Garanzie SACE sui prestiti alle imprese: cosa cambia nel 2024

Garanzia SACE Supportitalia in scadenza nel 2023, Garanzia Green anche per il 2024 e nuovo strumento per investimenti in infrastrutture, industria e sostenibilità.

La Manovra 2024 introduce una nuova garanzia SACE per gli investimenti in infrastrutture, servizi pubblici locali, industria, economia green e sostenibilità. Non c’è invece la proroga per l’attuale garanzia Supportitalia che quindi scade a fine 2023.

La precedente misura era stata pensata in ottica emergenziale per sostenere le imprese dopo la pandemia e la crisi energetica innescata dalla guerra in Ucraina, mentre la nuova è più  orientata agli investimenti infrastrutturali, produttivi e green realizzati in Italia. Il rovescio della medaglia è che esclude i finanziamenti rivolti alle PMI (piccole e medie imprese).

Nuova garanzia SACE in Manovra 2024

La nuova Garanzia SACE per gli investimenti infrastrutturali può essere attivata fino al 2029. E’ rivolta a soggetti finanziari identificati come partner esecutivi nell’ambito del programma InvestEU, banche assicurazioni, istituzioni finanziarie italiane e internazionali. Riguarda finanziamenti rivolti alle imprese con sede o stabile organizzazione in Italia, escluse le PMI.

Può avere una durata massima di 25 anni e coprire fino al 70% dell’investimento; al 60% in presenza di fideiussioni, garanzie e altri impegni di firma che le imprese sono tenute a prestare per l’esecuzione di appalti pubblici; al 50% nel caso di esposizioni di rango subordinato.
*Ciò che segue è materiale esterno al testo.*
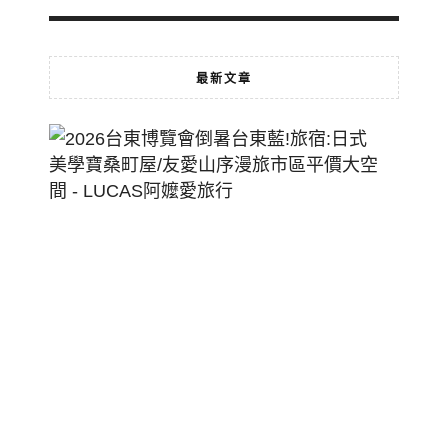
最新文章
2026
台
東
博
覽
會
倒
暑
台
東
藍!
旅
宿: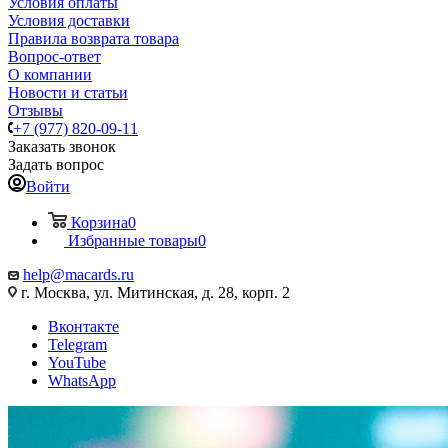
Условия оплаты
Условия доставки
Правила возврата товара
Вопрос-ответ
О компании
Новости и статьи
Отзывы
+7 (977) 820-09-11
Заказать звонок
Задать вопрос
Войти
Корзина
0
Избранные товары
0
help@macards.ru
г. Москва, ул. Митинская, д. 28, корп. 2
Вконтакте
Telegram
YouTube
WhatsApp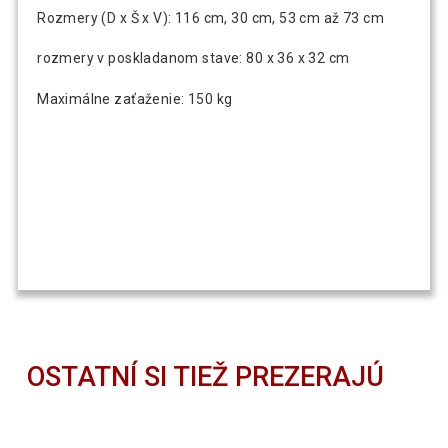
Rozmery (D x Š x V): 116 cm, 30 cm, 53 cm až 73 cm
rozmery v poskladanom stave: 80 x 36 x 32 cm
Maximálne zaťaženie: 150 kg
OSTATNÍ SI TIEŽ PREZERAJÚ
Ci sono regole particolari per i portafogli di finanziamento. Gli investimenti ammessi devono ricadere nei seguenti ambiti: infrastrutture, anche a carattere sociale, servizi pubblici locali, industria e processi di transizione verso un’economia pulita e circolare, mobilità sostenibile, adattamento ai cambiamenti climatici e mitigazione dei loro effetti, sostenibilità, resilienza ambientale o climatica, innovazione industriale, tecnologica e digitale delle imprese.
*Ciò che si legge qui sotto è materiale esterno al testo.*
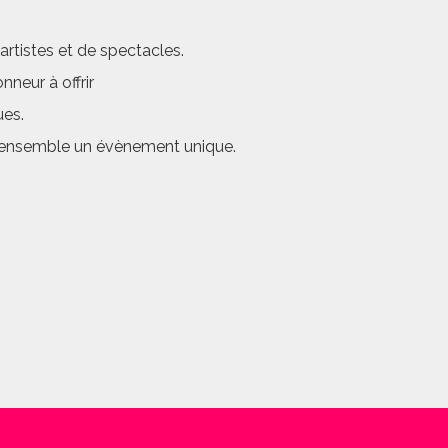
rtistes et de spectacles.
neur à offrir
ues.
er ensemble un évènement unique.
Se l’importo massimo garantito in quota capitale supera i 375 milioni di euro e il 25% del fatturato dell’impresa beneficiaria, oppure eccede il miliardo di euro, o i 3 miliardi nel caso di portafoglio di investimenti, è necessario il nulla osta del ministero dell’Economia.

Garanzia Green anche nel 2024

In Manovra c’è anche il rifinanziamento dell’attuale formula delle Garanzie Green, con 3 miliardi di euro per il 2024. Si rivolge alle imprese di qualsiasi dimensione per gli investimenti in economia circolare, basse emissioni e sostenibilità ambientale.
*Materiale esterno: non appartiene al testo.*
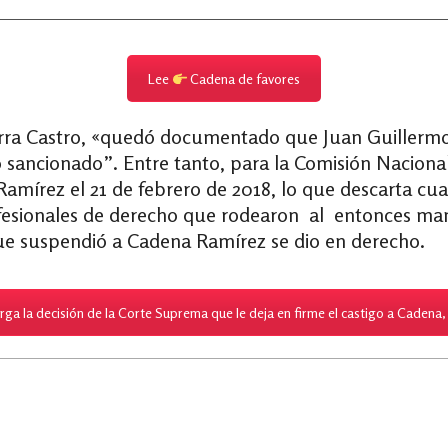
Lee
Cadena de favores
rra Castro, «quedó documentado que Juan Guillermo
ancionado”. Entre tanto, para la Comisión Nacional 
Ramírez el 21 de febrero de 2018, lo que descarta cu
fesionales de derecho que rodearon al entonces mand
 que suspendió a Cadena Ramírez se dio en derecho.
ga la decisión de la Corte Suprema que le deja en firme el castigo a Cadena,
Supportitalia entro il 2023

Scade il 31 dicembre 2023, invece, la Garanzia Supportitalia prevista su prestiti di durata fino a 8 anni e destinati a ottenere liquidità per sostenere costi del personale, canoni di locazione o affitto di ramo d’azienda, investimenti (escluse le acquisizioni di partecipazioni societarie), capitale circolante ed esigenze di liquidità relative agli obblighi di fornire collaterali per le attività di commercio sul mercato dell’energia per le imprese attive nella produzione, distribuzione o vendita di energia elettrica e/o gas, relativamente agli stabilimenti produttivi localizzati in Italia.